In the closing days of 2021, scientists warned that the eastern ledge of a Florida-size glacier is about to snap off of Antarctica and US legislators found they may have flubbed their best chance in a decade to enact sweeping climate policies.

But amid these stark signs, there were also indications that momentum is beginning to build behind climate action. Indeed, there’s good reason now to believe that the world could at least sidestep the worst dangers of global warming.

Princeton energy researcher Jesse Jenkins accurately, and colorfully, pinpointed the weird moment we’ve arrived at in a recent tweet: “We’re no longer totally f$%@ed. But we’re also far from totally unf$@%*ed!”

To be sure, the limited progress isn’t nearly enough. We’ve taken far too long to begin making real changes. World events and politics could still slow or reverse the trends. And we can’t allow a tiny bit of progress in the face of a generational challenge to ease the pressures for greater action.

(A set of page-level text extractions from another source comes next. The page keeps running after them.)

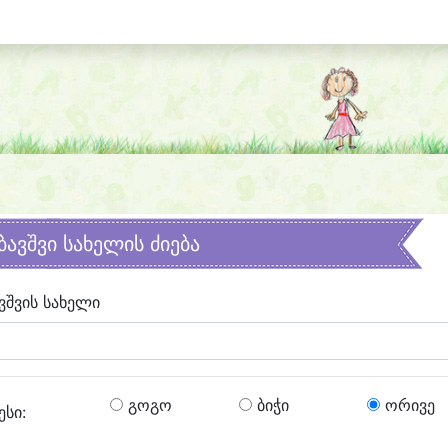
ბავშვი სახელის ძიება
ვშვის სახელი
გოგო
ბიჭი
ორივე
ესი: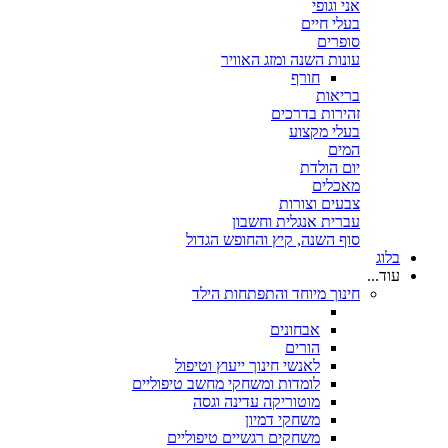
אני וגופי
בעלי חיים
סופרים
עונות השנה ומזג האוויר
חורף
בריאות
זהירות בדרכים
בעלי מקצוע
המים
יום הולדת
מאכלים
צבעים וצורות
עברית אנגלית וחשבון
סוף השנה, קיץ והחופש הגדול
בלוג
עוד...
חינוך מיוחד והתפתחות הילד
אבחונים
הורים
לאנשי חינוך ייעוץ וטיפול
לומדות ומשחקי מחשב טיפוליים
מוטוריקה עדינה וגסה
משחקי דמיון
משחקים רגשיים טיפוליים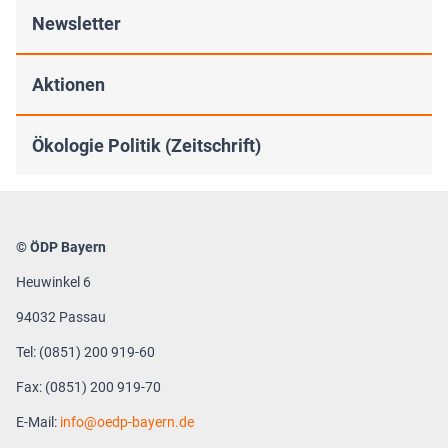
Newsletter
Aktionen
Ökologie Politik (Zeitschrift)
© ÖDP Bayern
Heuwinkel 6
94032 Passau
Tel: (0851) 200 919-60
Fax: (0851) 200 919-70
E-Mail:
info
oedp-bayern.de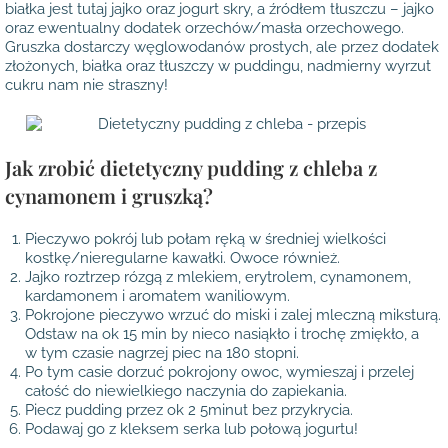
białka jest tutaj jajko oraz jogurt skry, a źródłem tłuszczu – jajko
oraz ewentualny dodatek orzechów/masła orzechowego.
Gruszka dostarczy węglowodanów prostych, ale przez dodatek
złożonych, białka oraz tłuszczy w puddingu, nadmierny wyrzut
cukru nam nie straszny!
Jak zrobić dietetyczny pudding z chleba z
cynamonem i gruszką?
Pieczywo pokrój lub połam ręką w średniej wielkości
kostkę/nieregularne kawałki. Owoce również.
Jajko roztrzep rózgą z mlekiem, erytrolem, cynamonem,
kardamonem i aromatem waniliowym.
Pokrojone pieczywo wrzuć do miski i zalej mleczną miksturą.
Odstaw na ok 15 min by nieco nasiąkło i trochę zmiękło, a
w tym czasie nagrzej piec na 180 stopni.
Po tym casie dorzuć pokrojony owoc, wymieszaj i przelej
całość do niewielkiego naczynia do zapiekania.
Piecz pudding przez ok 2 5minut bez przykrycia.
Podawaj go z kleksem serka lub połową jogurtu!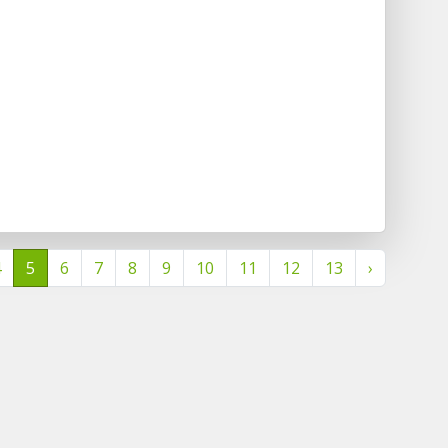
4
5
6
7
8
9
10
11
12
13
›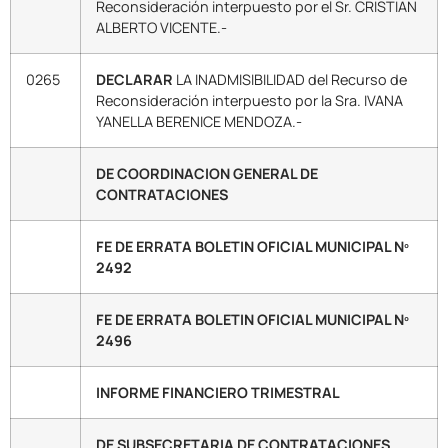
Reconsideración interpuesto por el Sr. CRISTIAN
ALBERTO VICENTE.-
0265
DECLARAR
LA INADMISIBILIDAD del Recurso de
Reconsideración interpuesto por la Sra. IVANA
YANELLA BERENICE MENDOZA.-
DE COORDINACION GENERAL DE
CONTRATACIONES
FE DE ERRATA BOLETIN OFICIAL MUNICIPAL Nº
2492
FE DE ERRATA BOLETIN OFICIAL MUNICIPAL Nº
2496
INFORME FINANCIERO TRIMESTRAL
DE SUBSECRETARIA DE CONTRATACIONES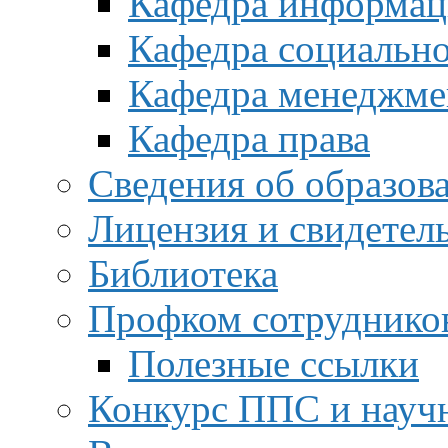
Кафедра информац
Кафедра социальн
Кафедра менеджме
Кафедра права
Сведения об образов
Лицензия и свидетел
Библиотека
Профком сотруднико
Полезные ссылки
Конкурс ППС и науч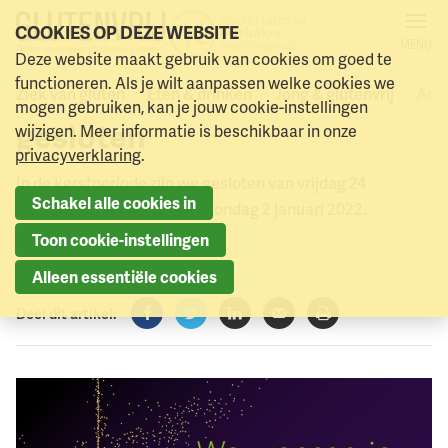
COOKIES OP DEZE WEBSITE
MENU
Tussen kerst en oud en
Deze website maakt gebruik van cookies om goed te
Naar menu
Naar hoofdinhoud
functioneren. Als je wilt aanpassen welke cookies we
nieuw is het kantoor
Ziek van gluten
Eten & drinken
Jong & glutenvrij
Acti
mogen gebruiken, kan je jouw cookie-instellingen
gesloten
wijzigen. Meer informatie is beschikbaar in onze
privacyverklaring
.
In de kerstperiode zijn we gesloten van vrijdag 24
Schakel alle cookies in
december 2021 tot en met zondag 2 januari 2022.
Toon cookie-instellingen
20 december 2021
Alleen essentiële cookies
Deel dit artikel:
Facebook
Twitter
LinkedIn
Verzenden
Printen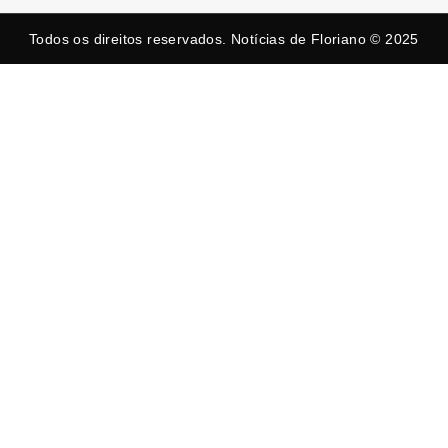
Todos os direitos reservados. Notícias de Floriano © 2025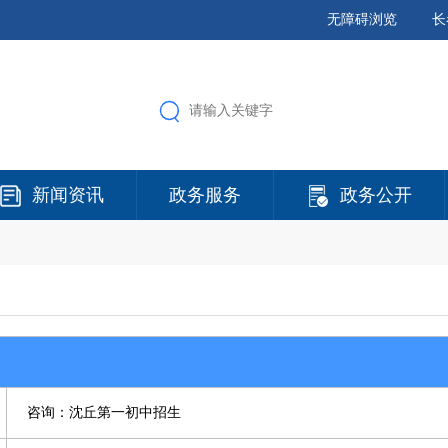
无障碍浏览
长
新闻资讯
政务服务
政务公开
咨询：沈丘第一初中招生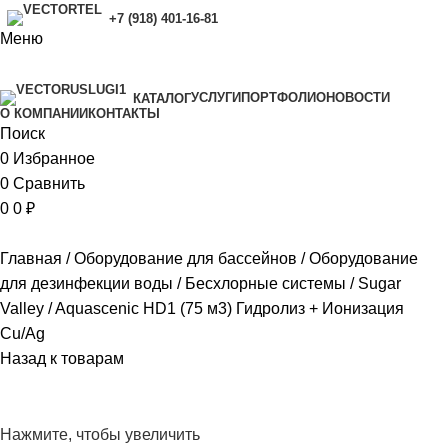
+7 (918) 401-16-81
Меню
УСЛУГИ
ПОРТФОЛИО
НОВОСТИ
КАТАЛОГ
O КОМПАНИИ
КОНТАКТЫ
Поиск
0
Избранное
0
Сравнить
0
0
₽
Главная
Оборудование для бассейнов
Оборудование
для дезинфекции воды
Бесхлорные системы
Sugar
Valley
Aquascenic HD1 (75 м3) Гидролиз + Ионизация
Cu/Ag
Назад к товарам
Нажмите, чтобы увеличить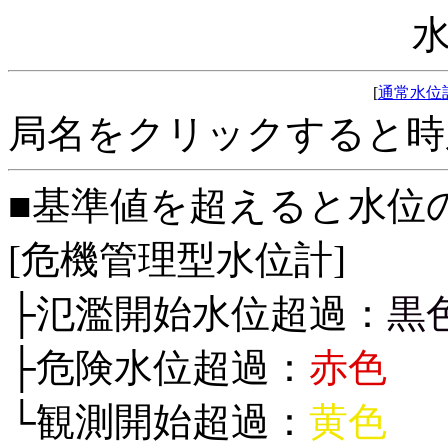
[
通常水位
局名をクリックすると時
■基準値を超えると水位
[危機管理型水位計]
├氾濫開始水位超過：
黒
├危険水位超過：
赤色
└観測開始超過：
黄色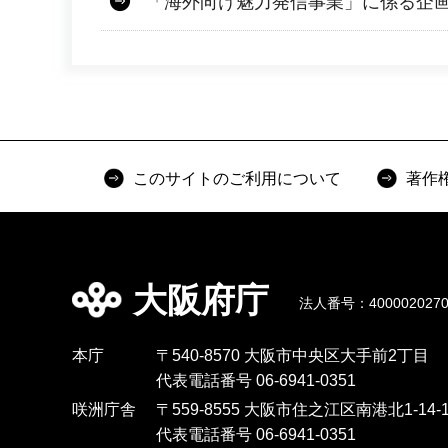
「海外向け魅力発信事業」に係る企
このサイトのご利用について
著作
大阪府庁
法人番号：4000020270
本庁
〒540-8570 大阪市中央区大手前2丁目
代表電話番号 06-6941-0351
咲洲庁舎
〒559-8555 大阪市住之江区南港北1-14-1
代表電話番号 06-6941-0351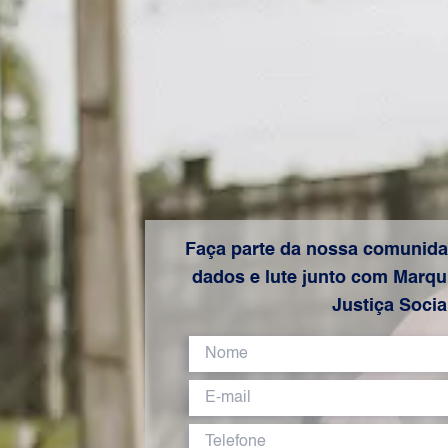
Faça parte da nossa comunida
dados e lute junto com Marqui
Justiça Socia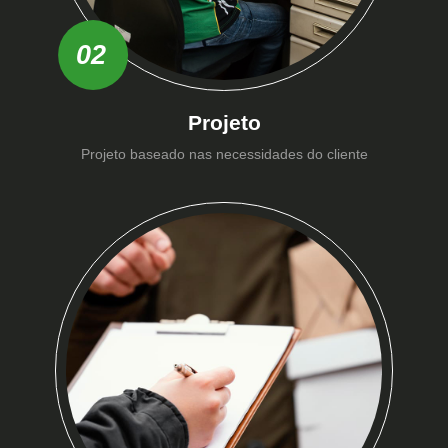
02
Projeto
Projeto baseado nas necessidades do cliente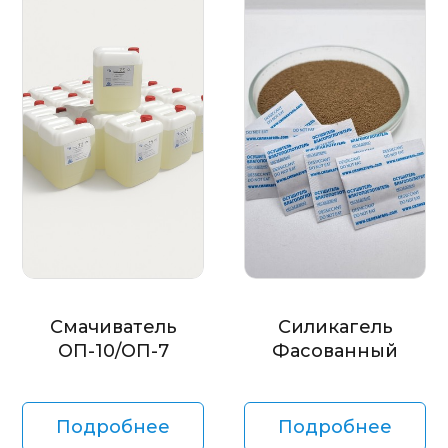
Смачиватель
Силикагель
ОП-10/ОП-7
Фасованный
Подробнее
Подробнее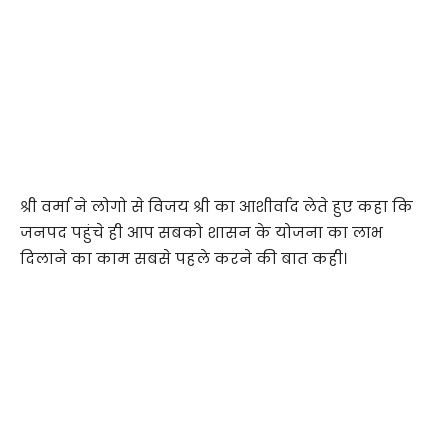
श्री वर्मा ने लोगो से विजय श्री का आशीर्वाद लेते हुए कहा कि
जनपद पहुंचे ही आप सबको शासन के योजना का लाभ
दिलाने का काम सबसे पहले करने की बात कही।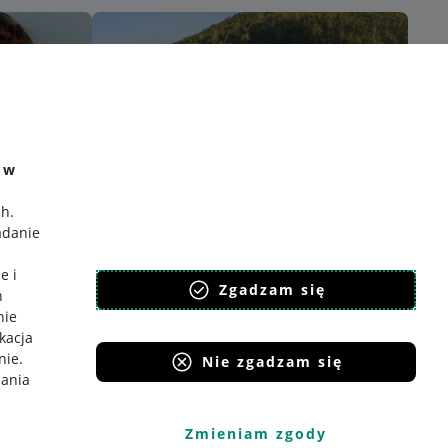
e w
ch
.
adanie
e i
Zgadzam się
h
nie
ikacja
nie
.
Nie zgadzam się
iania
Zmieniam zgody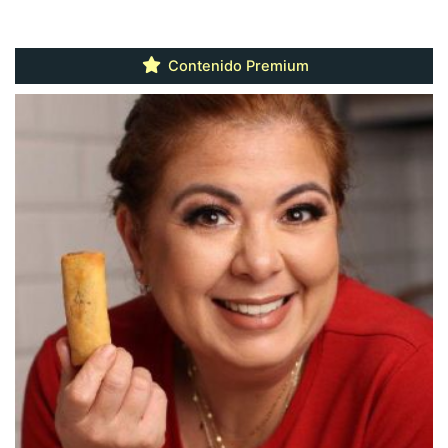
Contenido Premium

But it’s worth highlighting and reflecting on the advances the world has made, because it demonstrates that it can be done—and could provide a template for achieving more.

Momentum

So what are the signs of progress amid the climate gloom?

The grimmest scenarios that many fretted about just a few years ago look increasingly unlikely. That includes the 4 or 5 °C of warming this century that I and others previously highlighted as a possibility.

The UN climate panel’s earlier high-end emissions scenario, known as RCP 8.5, had found that global temperatures could rise more than 5 °C by 2100. Those assumptions have been frequently included in studies assessing the risks of climate change, delivering the eye-catching top-end results often cited in the press. (Guilty.)

Some argue that it wasn’t all that plausible in the first place. And the scenario seems increasingly far-fetched given the rapid shift away from coal-fired power plants, initially to lower-emitting natural gas but increasingly toward carbon-free wind and solar.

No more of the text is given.